What you will do
Scan the data below and copy each line where "леща" occurs.

Study material
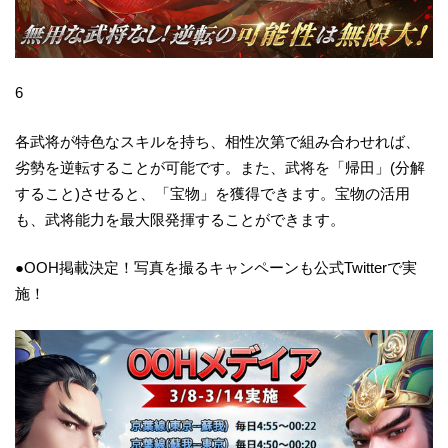
6
各武将が特色なスキルを持ち、相性次第で組み合わせれば、
劣勢を逆転することが可能です。また、武将を「帰田」(分解
すること)させると、「宝物」を獲得できます。宝物の活用
も、武将能力を最大限発揮することができます。
●OOH掲載決定！写真を撮るキャンペーンも公式Twitterで実
施！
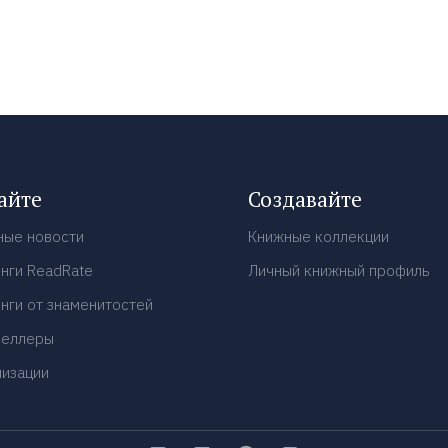
айте
Создавайте
ные новости
Книжные коллекции
нги ReadRate
Личный книжный профиль
нги от знаменитостей
селлеры
низации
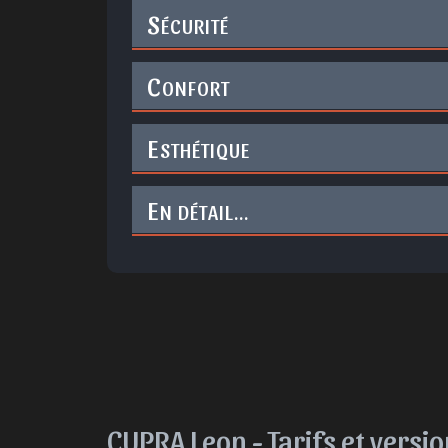
S
ÉCURITÉ
C
ONFORT
E
STHÉTIQUE
E
N DÉTAIL...
CUPRA Leon -
Tarifs et versi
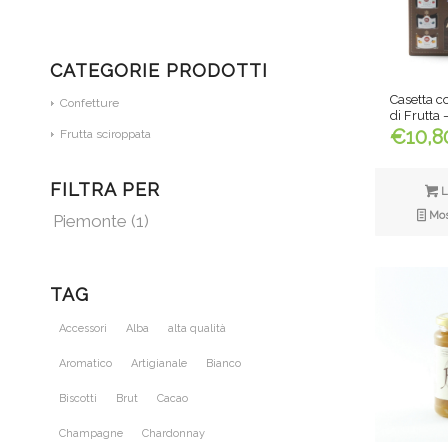
CATEGORIE PRODOTTI
Casetta c
Confetture
di Frutta
€
10,8
Frutta sciroppata
FILTRA PER
L
Most
Piemonte
(1)
TAG
Accessori
Alba
alta qualità
Aromatico
Artigianale
Bianco
Biscotti
Brut
Cacao
Champagne
Chardonnay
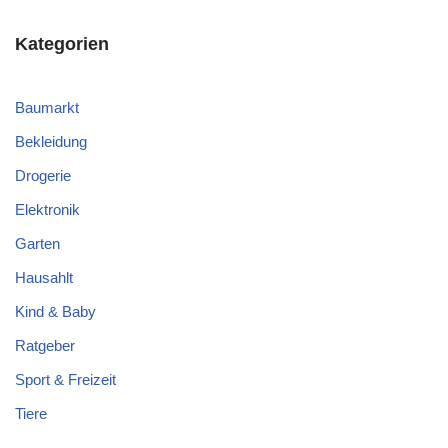
Kategorien
Baumarkt
Bekleidung
Drogerie
Elektronik
Garten
Hausahlt
Kind & Baby
Ratgeber
Sport & Freizeit
Tiere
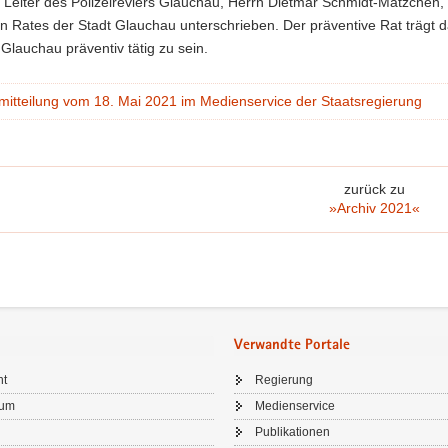
 Leiter des Polizeireviers Glauchau, Herrn Dietmar Schmidt-Mätzchen,
n Rates der Stadt Glauchau unterschrieben. Der präventive Rat trägt 
 Glauchau präventiv tätig zu sein.
mitteilung vom 18. Mai 2021 im Medienservice der Staatsregierung
zurück zu
»Archiv 2021«
Verwandte Portale
ht
Regierung
sum
Medienservice
Publikationen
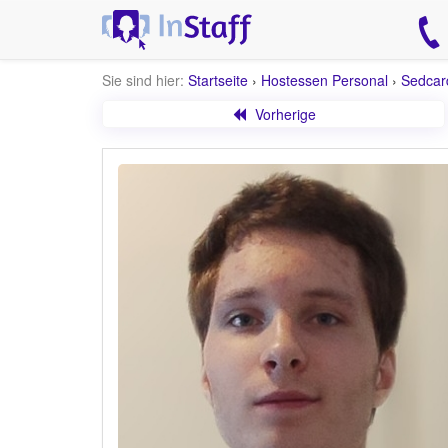
Sie sind hier:
Startseite
›
Hostessen Personal
›
Sedcar
Vorherige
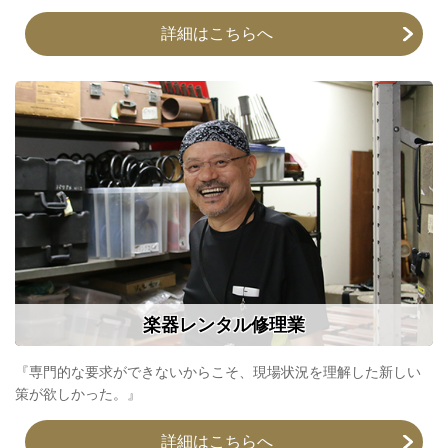
詳細はこちらへ
楽器レンタル修理業
『専門的な要求ができないからこそ、現場状況を理解した新しい
策が欲しかった。』
詳細はこちらへ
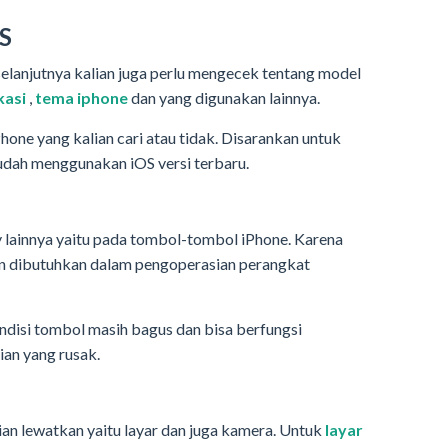
OS
selanjutnya kalian juga perlu mengecek tentang model
kasi
,
tema iphone
dan yang digunakan lainnya.
hone yang kalian cari atau tidak. Disarankan untuk
udah menggunakan iOS versi terbaru.
lainnya yaitu pada tombol-tombol iPhone. Karena
an dibutuhkan dalam pengoperasian perangkat
ndisi tombol masih bagus dan bisa berfungsi
an yang rusak.
ian lewatkan yaitu layar dan juga kamera. Untuk
layar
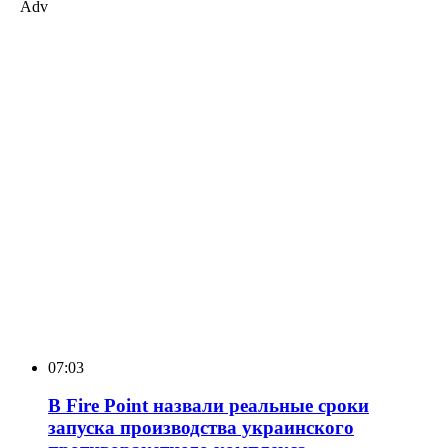
Adv
07:03
В Fire Point назвали реальные сроки
запуска производства украинского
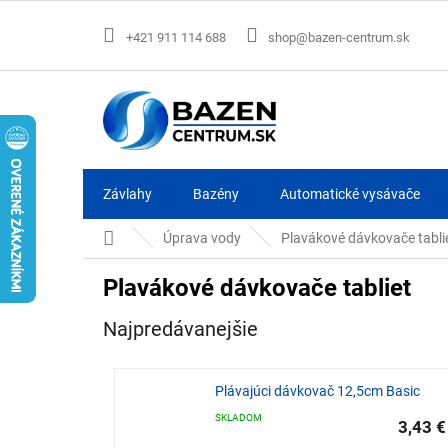
Prejsť
na
+421 911 114 688
shop@bazen-centrum.sk
obsah
Závlahy
Bazény
Automatické vysávače
Domov
Úprava vody
Plavákové dávkovače tabli
Plavákové dávkovače tabliet
Najpredávanejšie
Plávajúci dávkovač 12,5cm Basic
SKLADOM
3,43 €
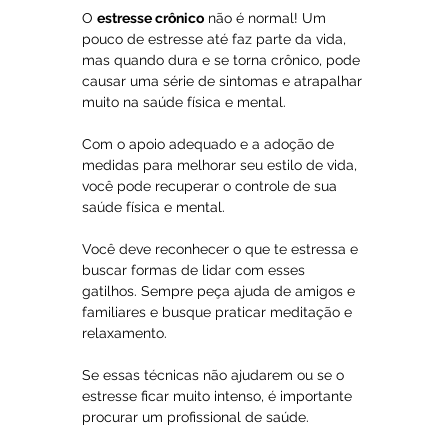
O 
estresse crônico
 não é normal! Um 
pouco de estresse até faz parte da vida, 
mas quando dura e se torna crônico, pode 
causar uma série de sintomas e atrapalhar 
muito na saúde física e mental. 
Com o apoio adequado e a adoção de 
medidas para melhorar seu estilo de vida, 
você pode recuperar o controle de sua 
saúde física e mental.
Você deve reconhecer o que te estressa e 
buscar formas de lidar com esses 
gatilhos. Sempre peça ajuda de amigos e 
familiares e busque praticar meditação e 
relaxamento.
Se essas técnicas não ajudarem ou se o 
estresse ficar muito intenso, é importante 
procurar um profissional de saúde.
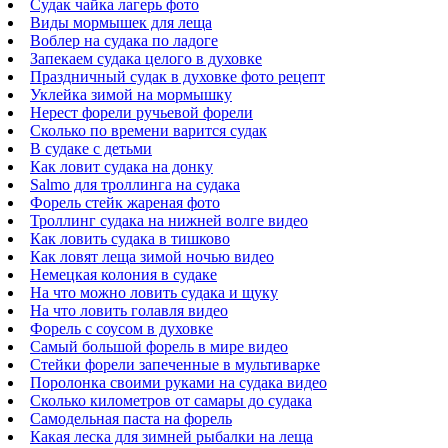
Судак чайка лагерь фото
Виды мормышек для леща
Воблер на судака по ладоге
Запекаем судака целого в духовке
Праздничный судак в духовке фото рецепт
Уклейка зимой на мормышку
Нерест форели ручьевой форели
Сколько по времени варится судак
В судаке с детьми
Как ловит судака на донку
Salmo для троллинга на судака
Форель стейк жареная фото
Троллинг судака на нижней волге видео
Как ловить судака в тишково
Как ловят леща зимой ночью видео
Немецкая колония в судаке
На что можно ловить судака и щуку
На что ловить голавля видео
Форель с соусом в духовке
Самый большой форель в мире видео
Стейки форели запеченные в мультиварке
Поролонка своими руками на судака видео
Сколько километров от самары до судака
Самодельная паста на форель
Какая леска для зимней рыбалки на леща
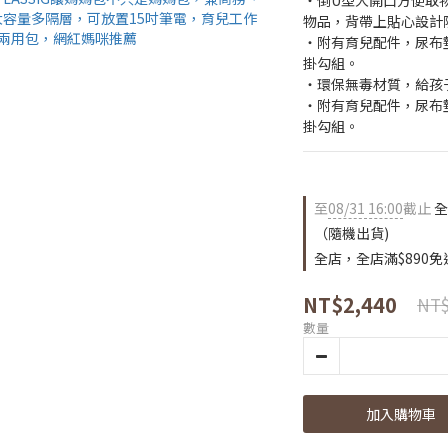
‧倒U型大開口方便取
物品，背帶上貼心設計
‧附有育兒配件，尿布
掛勾組。
‧環保無毒材質，給孩
‧附有育兒配件，尿布
掛勾組。
至
08/31 16:00
截止
全
（隨機出貨)
全店，全店滿$890免
NT$2,440
NT$
數量
加入購物車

Solution to the exercise
Виды мормышек для леща
Как ловят леща зимой ночью видео
Какая леска для зимней рыбалки на леща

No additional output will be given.